How to configure Apache Hadoop/Spark to use SWIFT¶
Hadoop supports SWIFT since version 2.3.0, so that you can access directly a Swift storage without need to create an HDFS filesystem.
To configure Apache Hadoop or Apache Spark to use SWIFT you need to create a new service in your core-site.xml
file.
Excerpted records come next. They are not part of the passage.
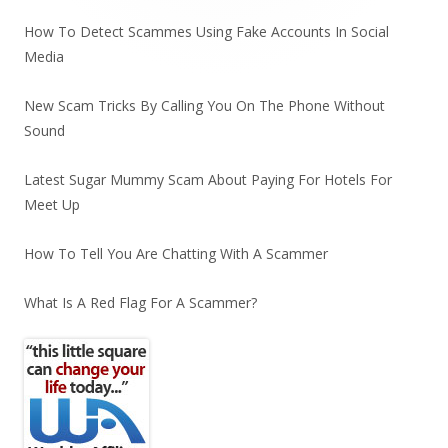
How To Detect Scammes Using Fake Accounts In Social
Media
New Scam Tricks By Calling You On The Phone Without
Sound
Latest Sugar Mummy Scam About Paying For Hotels For
Meet Up
How To Tell You Are Chatting With A Scammer
What Is A Red Flag For A Scammer?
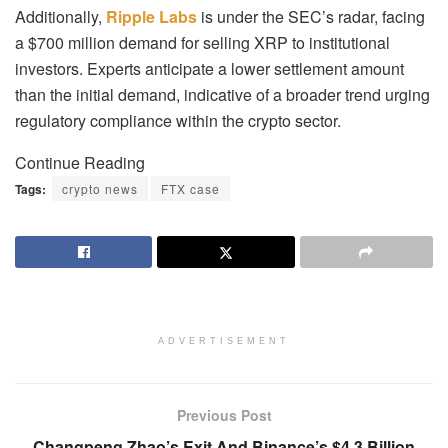
Additionally,
Ripple Labs
is under the SEC’s radar, facing
a $700 million demand for selling XRP to institutional
investors. Experts anticipate a lower settlement amount
than the initial demand, indicative of a broader trend urging
regulatory compliance within the crypto sector.
Continue Reading
Tags:
crypto news
FTX case
ADVERTISEMENT
Previous Post
Changpeng Zhao’s Exit And Binance’s $4.3 Billion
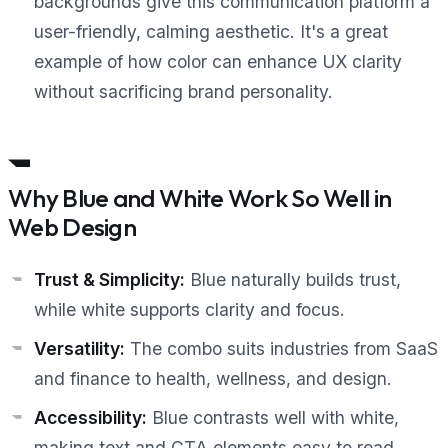
backgrounds give this communication platform a
user-friendly, calming aesthetic. It's a great
example of how color can enhance UX clarity
without sacrificing brand personality.
Why Blue and White Work So Well in
Web Design
Trust & Simplicity:
Blue naturally builds trust,
while white supports clarity and focus.
Versatility:
The combo suits industries from SaaS
and finance to health, wellness, and design.
Accessibility:
Blue contrasts well with white,
making text and CTA elements easy to read.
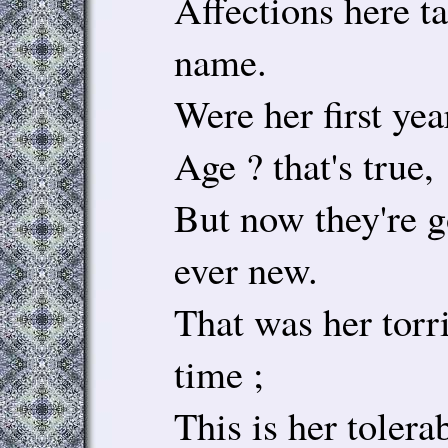
Affections here t
name.
Were her first ye
Age ? that's true,
But now they're go
ever new.
That was her torr
time ;
This is her tolera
The relevant section will look like:
<configuration>
<property>
<name>fs.swift.impl</name>
<value>org.apache.hadoop.fs.swift.snative.SwiftNativeFileSystem</value>
</property>
<property>
<name>fs.swift.service.ScienceCloud.auth.url</name>
<value>https://cloud.s3it.uzh.ch:5000/v2.0/tokens</value>
</property>
<property>
<name>fs.swift.service.ScienceCloud.auth.endpoint.prefix</name>
<value>/AUTH_</value>
</property>
<property>
<name>fs.swift.service.ScienceCloud.http.port</name>
<value>8080</value>
</property>
<property>
<name>fs.swift.service.ScienceCloud.region</name>
<value>RegionOne</value>
</property>
<property>
<name>fs.swift.service.ScienceCloud.public</name>
<value>false</value>
</property>
<property>
<name>fs.swift.service.ScienceCloud.tenant</name>
<value>SCIENCECLOUD-PROJECT-NAME</value>
</property>
<property>
<name>fs.swift.service.ScienceCloud.username</name>
<value>UZH-SHORTNAME</value>
</property>
<property>
<name>fs.swift.service.ScienceCloud.password</name>
<value>UZH-WEBPASS</value>
</property>
</configuration>
To access a container MyData from within Hadoop/Spark you can then use the URL
swift://MyData.ScienceCloud/objectname